A list of papers from top security, system or software engineering conferences (IEEE Security and Privacy aka. Oakland, USENIX Security, ACM CCS, NDSS, OSDI, SOSP, PLDI, ICSE, etc.) are provided for presentations under the "Paper Presentations" column. Usualy, we will have 2 presentations each week. Each student will present 2 papers throughout the semester. Only the presenter is required to read the papers, but it is highly recommended that everyone reads all the papers.

submit reviews for a subset of them, and participate in discussions in class.

One paper for each topic will be listed as "Reading Assignment". All students are required to read all the papers in this column. These papers are mostly survey, SoK, or managzine papers from top venues (Oakland, CACM, TSE, etc.).


The course includes the following assignments:

  1. Paper reading. Please first read "How to Read a Paper" by S. Keshav.

  2. Class presentations: Each student will present 2 research papers throughout the semester. To better prepare for the presentation, you are required to do the following:

    1. Email me your answers to the talk preparation questions 3 days before the presentation.
    2. Email me your slides 3 days before the presentation.
    3. You can find a set of recommendations on how to give a good presentation here.

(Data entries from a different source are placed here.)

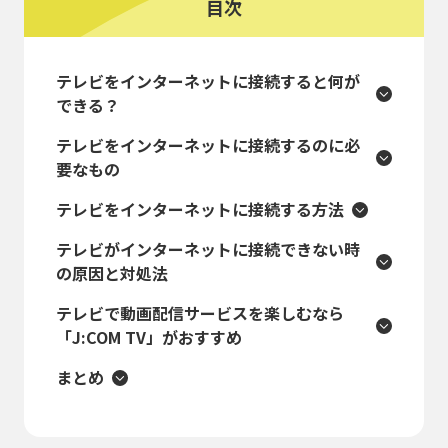
目次
テレビをインターネットに接続すると何が
できる？
テレビをインターネットに接続するのに必
要なもの
テレビをインターネットに接続する方法
テレビがインターネットに接続できない時
の原因と対処法
テレビで動画配信サービスを楽しむなら
「J:COM TV」がおすすめ
まとめ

  3. Paper reviews: you will write reviews for 3 papers (you will choose which ones). The template of a review can be download here. You can find a set of recommendations on how to write a good reviews here and some high-level guidelines here.

  4. Course Project: 3-credit student will participate in a course project and give a presentation on the last class.

  5. Homework: students will finish some homework.